>Cosette

>“I am Cosette.” This was the somewhat strange word I received through prayer during a support group meeting back in April. Cosette is a character in Les Misérables and a striking literary counterpart of me. She is the illegitimate daughter of Fantine, one of the destitute proletariat in nineteenth-century France. Forced to keep her daughter hidden for fear of losing her job, Fantine boards her daughter with the Thenardiers, who abuse Cosette horribly while pocketing the money her mother sends for her care. After losing her job and hiring herself out as a prostitute, Fantine is unfairly arrested but pardoned by the mayor, Monsieur Madeleine, aka Jean Valjean, the main character of the book. He promises the dying Fantine that he will fetch her daughter; when he goes to the Thenardiers he quietly pays an exorbitant price to take her away. He then dedicates his entire life to raising this girl.

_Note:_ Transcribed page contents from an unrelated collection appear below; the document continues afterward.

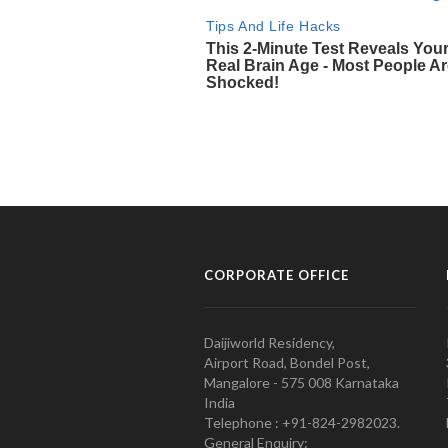
CORPORATE OFFICE
Daijiworld Residency,
Airport Road, Bondel Post,
Mangalore - 575 008 Karnataka
India
Telephone : +91-824-2982023.
General Enquiry:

Sin had me captive, but Christ was willing to “pay what I must pay to take Cosette away” (from the musical). The passage where Jean Valjean keeps handing over money to the greedy Thenardier is incredibly moving. After rescuing her, he nurtures her and she becomes a beautiful young woman, though sheltered because of the danger that stalks Valjean.

At the very end of the book, however, I saw a new dimension of Cosette that really hit home. By now, she has married Marius, with whom she fell in love at first sight. (“A Heart Beneath a Stone” is a love letter from Marius to the yet unknown Cosette and is possibly my favorite chapter in all of literature.) She is so wrapped up in her new husband that she fails to see her adoptive father’s heartbreak at losing her. His sacrifices for her never stopped: he risked life and limb to rescue Marius from the barricade, slogging four miles through the sewer to bring him to safety so that she could be happy, but he never tells her any of it for fear of giving away too much information that might incriminate his past. (The Valjean/God metaphor is, of course, far from perfect.)

How often do I do this, falling in love with some happy circumstance, some bit of creation, to the neglect of the Creator? Let me never again be like Cosette in this respect! I once prayed that God would keep away anything that might tempt me to forget Him, and I’m sure He’s done that in some situations, but He lets others pass, to give me the chance to remember Him freely. There’s a difference, I’m realizing, between never being tempted and being tempted but not giving in. It’s hard, but I’m slowly learning to feel honored to be deemed worthy of trial.